The SRA has made a ‘noticeable improvement’ in the standard of responses to complaints about its service, an independent watchdog has confirmed.
The Independent Complaint Resolution Service (ICRS) said 95 cases were received during 2013, with 85 complaints from consumers and 11 from solicitors.
The overall volume of complaints increased by 18% compared with 2012, although only 15 complaints (18.75%) were upheld either fully or partially.
The ICRS review comes a year after the organisation noted a significant improvement in complaints-handling.
ICRS partner Jodi Berg said analysts were ‘impressed’ by the SRA’s commitment to high standards of customer service, although practical realities sometimes created a ‘somewhat inflexible approach’ to service.
‘There are still times when a rather bureaucratic approach affects the quality of customer service,’ added Berg.
‘However, we have also seen a considerable improvement in the SRA’s communication when responding to complaints.’
The report said some consumers and solicitors are unsure of the scope of the service and its limitations: it cannot interfere in a regulatory process or take action against a solicitor.
The proportion of complaints from solicitors has dropped from 25% since 2012, with just 12% coming from the legal profession.
Of the solicitors that did complain, most issues related to regulatory action or problems with the SRA’s online registration.
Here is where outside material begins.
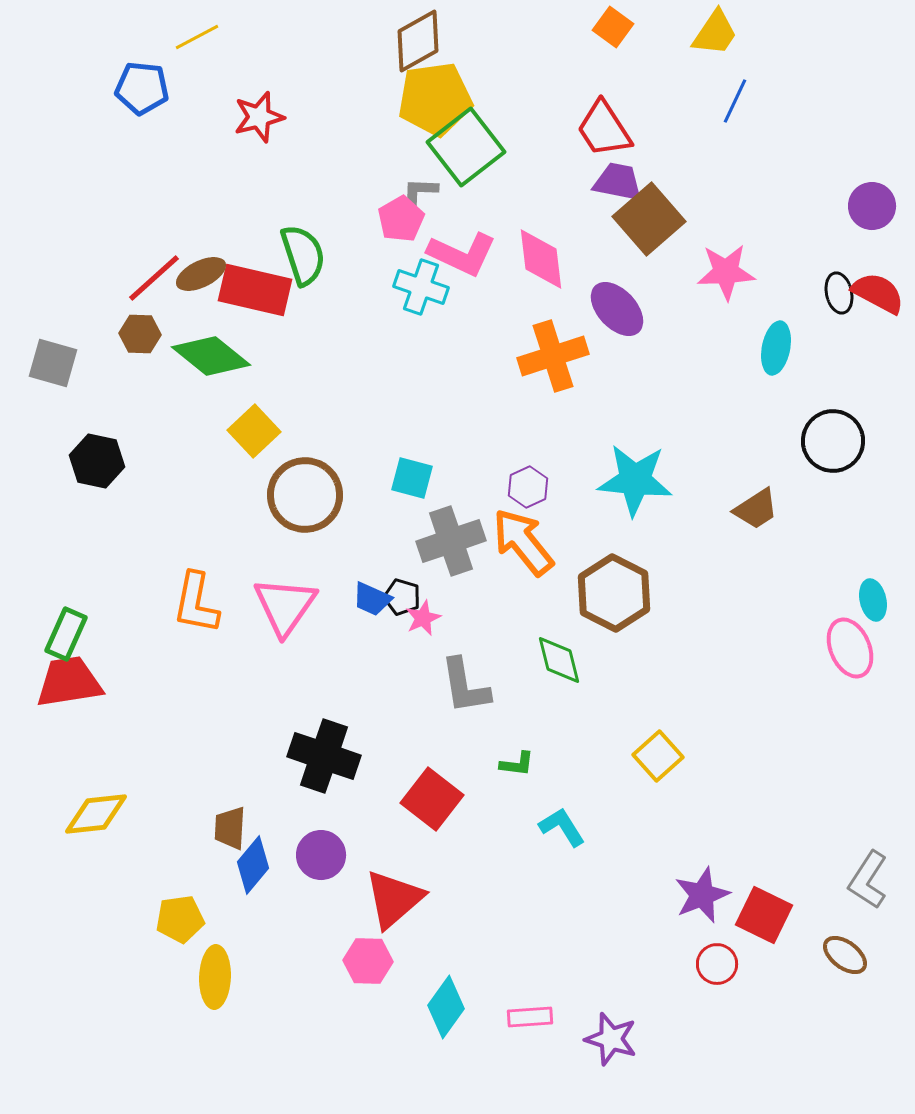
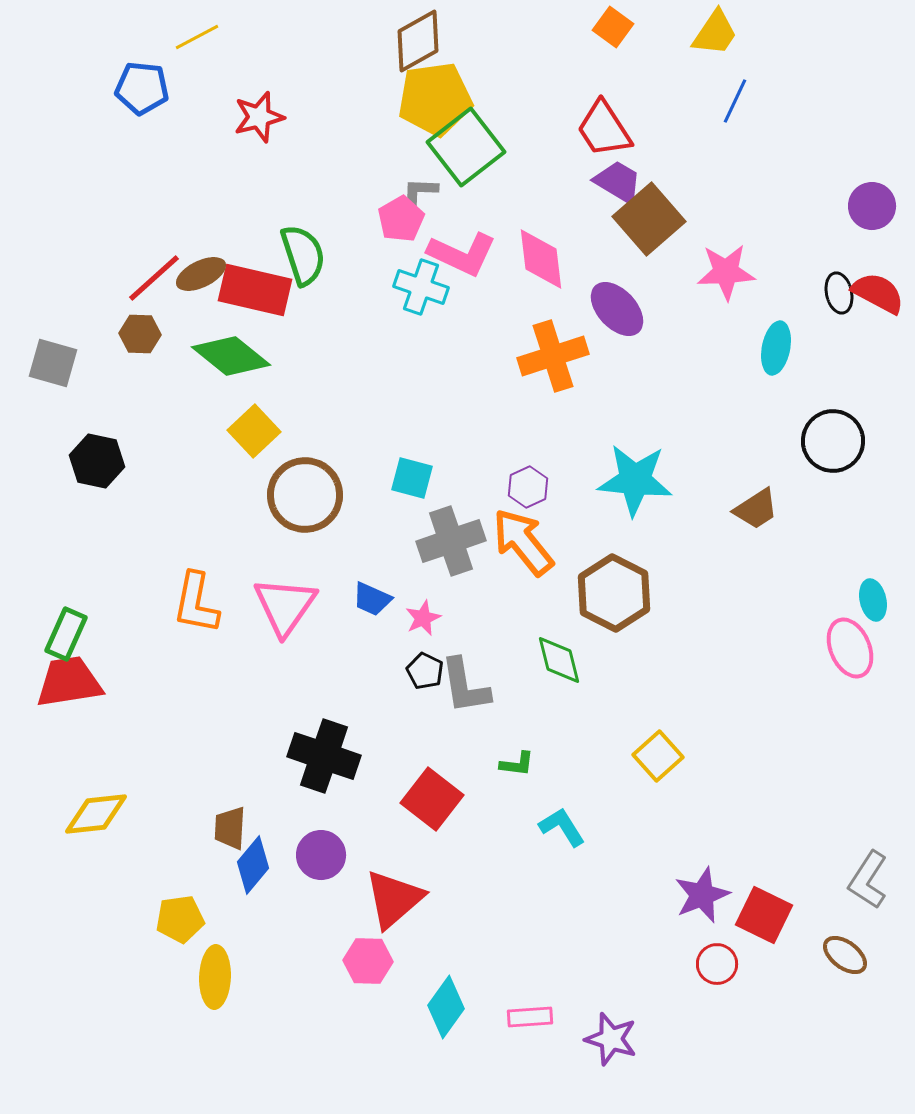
purple trapezoid at (618, 182): rotated 20 degrees clockwise
green diamond at (211, 356): moved 20 px right
black pentagon at (402, 597): moved 23 px right, 74 px down; rotated 9 degrees clockwise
None concerned bias or discrimination on the part of the SRA.
Over the course of last year, the ICRS closed 109 cases without any need for investigation and investigated 65, of which 81% were not upheld.
The review says improvements can be made in providing clarity, restricting the use of standard wording in responses to complainants, and offering better access to the SRA.
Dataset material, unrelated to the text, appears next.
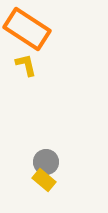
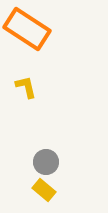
yellow L-shape: moved 22 px down
yellow rectangle: moved 10 px down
Mehrunnisa Lalani, the SRA’s director of inclusion said: ‘We are pleased that the ICRS has recognised the improvements the SRA has made in the way it handles complaints. We have taken the recommendations on board making improvements to our website, policies and standard letters.
‘Moving forward, we will be looking more closely at the themes arising overall and in particular we will focus further on communication with our stakeholders’
The ICRS, appointed by the SRA in 2010 to provide a final independent response to individual complaints and oversee its complaints-handling, costs the SRA £75,000 a year.
The report was included in the SRA chief executive report published in advance of its board meeting tomorrow.